Student or Learner
I am learning English as my second language. I would like to know when two alveolar sounds come together, do native speakers pronounce the first one?
For example, although IPAs given for "partly" and "rapidly" are /ˈpɑːtli/ and /ˈrępɪdli/, as /t/,/d/ and /l/ are of the same place of articulation, do native speakers omit /t/ and /d/ (or make /t/ and /d/ to be something silent) and simply pronounce them like /ˈpɑːli/ and /ˈrępɪli/?
When I listen to the online dictionary pronunciations, it seems that no /d/ and /t/ sounds can be heard in these two words.

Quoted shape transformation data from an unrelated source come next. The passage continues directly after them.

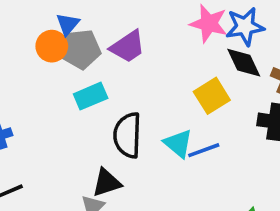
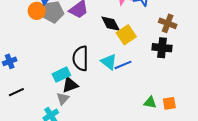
black diamond: (244, 63) -> (111, 24), moved
cyan rectangle: (91, 96) -> (61, 75), moved

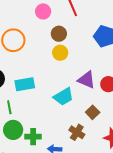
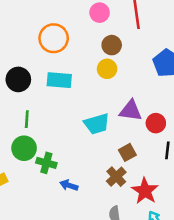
purple triangle: (87, 80) -> (131, 111), turned -30
cyan rectangle: (25, 84) -> (59, 80), moved
brown cross: (77, 132) -> (116, 177), moved

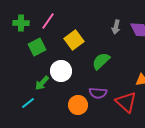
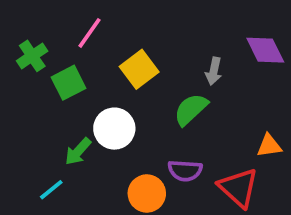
green cross: (21, 23) -> (32, 56), moved, turned -35
gray arrow: (116, 27) -> (214, 71), moved

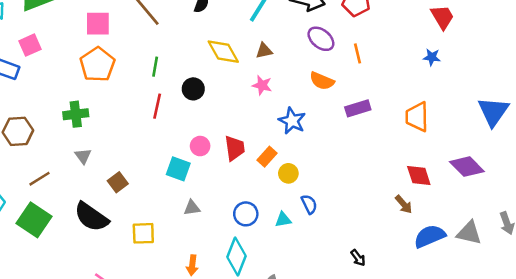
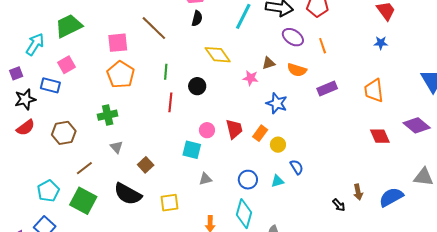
brown triangle: (264, 51) -> (269, 63), moved
brown arrow: (404, 204) -> (358, 192), moved, turned 35
blue semicircle: (430, 236) -> (391, 197), moved

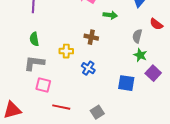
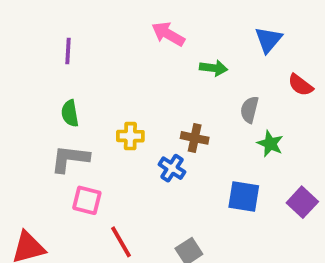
gray semicircle: (137, 36) -> (249, 110), moved
brown cross: (91, 37) -> (195, 138), moved
purple square: (153, 73) -> (302, 202), moved
red line: (61, 107) -> (121, 242), turned 48

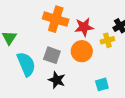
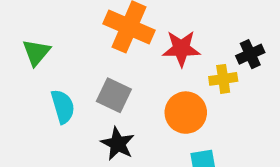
orange circle: (82, 51) -> (186, 113), moved
cyan semicircle: (26, 64) -> (63, 107), size x0.7

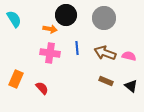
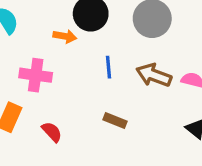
pink cross: (50, 53) -> (36, 75), moved
brown rectangle: (106, 81) -> (115, 121), moved

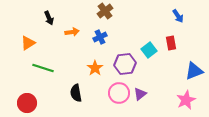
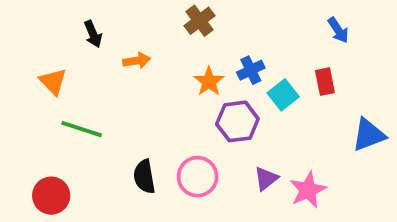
blue cross: (100, 37) -> (251, 70), moved
orange triangle: (28, 43) -> (53, 82), turned -42
orange star: (95, 68) -> (209, 82), moved
pink circle: (119, 93) -> (198, 177), moved
pink star: (186, 100) -> (308, 190), moved

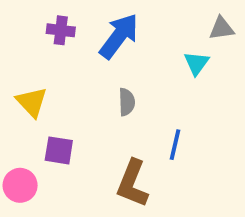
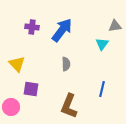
blue line: (175, 145) -> (102, 89), moved

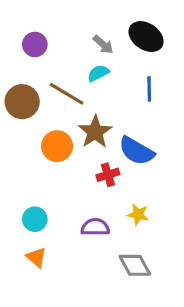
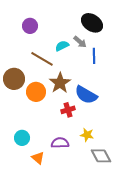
purple circle: (35, 44) -> (30, 26), moved
gray arrow: (103, 44) -> (80, 42), moved
brown circle: (22, 102) -> (14, 79), moved
orange triangle: (36, 257) -> (38, 158), moved
gray diamond: (135, 265) -> (101, 156), moved

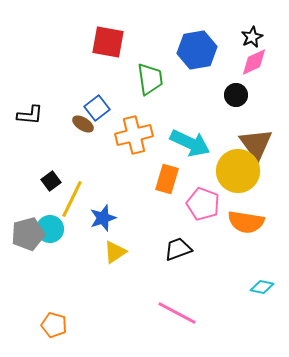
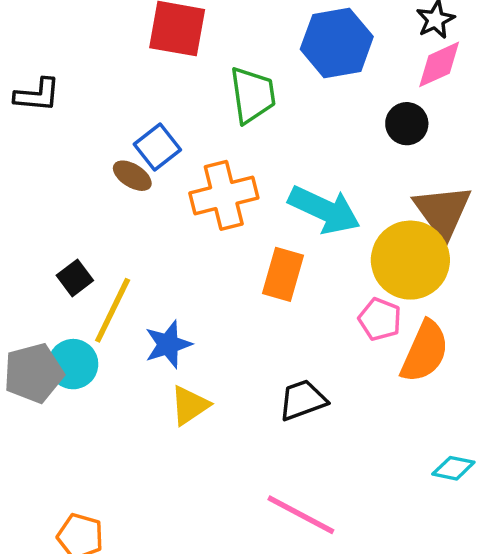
black L-shape: (30, 115) -> (37, 95), moved
pink pentagon: (203, 204) -> (380, 319), moved, size x0.7
orange semicircle: (246, 222) -> (425, 352), turned -75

Here are the links of the online Oxford Dictionary with recorded pronunciations:
rapid - Definition and pronunciation | Oxford Advanced Learners Dictionary at OxfordLearnersDictionaries.com
partly - Definition and pronunciation | Oxford Advanced Learners Dictionary at OxfordLearnersDictionaries.com
You can release a stop consonant in many ways.
1. No release at all
2. open release
3. nasal release
4. lateral release
In dl, tl clusters, you can laterally release d/t; this is one way of presenting. The other way is to look at how you transition from one consonant to another consonant: open transition vs close transition. In English, they are close transitions. Open transitions sound foreign: imagine those foreign speakers who appear to be adding a vowel between consonants.
Thanks a lot for all of your comments. When I re-listen to the dictionary pronunciation several times, I guess the speakers "blend" the two consonants so that /t/ and /d/ sound unexploded and less clear to a foreign speaker like me.
I have tried to record my own pronunciation of the two words. In sound files, "partly1" and "rapidly1," I attempted to make the /t/ and /d/ more explicit, at least to myself. In sound files, "partly2" and "rapidly2," I tried to imitate the dictionary pronunciation.
If I would appreciate it very much if you would comment on my pronunciation and tell me which ones are better.
'partly 2' is much more natural than 'partly 1'. I did not observe a great difference between the two 'rapidly' files.
Really. I'd have it the other way round. I can't detect any sort of /l/ in partly 2.
(Incidentally, thincat, it's /bɪkɒz/. You make the second vowel more like /ɔ:/ - as it is in 'cause'. )
Something is audible where the (theoretical) /l/ should be in partly 2, but it sounds to me more like [d]. Maybe this is because the speaker isn't managing the lateral release properly, so that when released it sounds like a voiced plosive. But your ear has been trained more recently than mine.
Thanks a lot for all of your comments.
I try to make the recording of "partly" once again and attempt to pronounce the /l/ sound more like a /l/ instead of a /d/. I guess this is the best I can as I am somehow restricted by my mother language.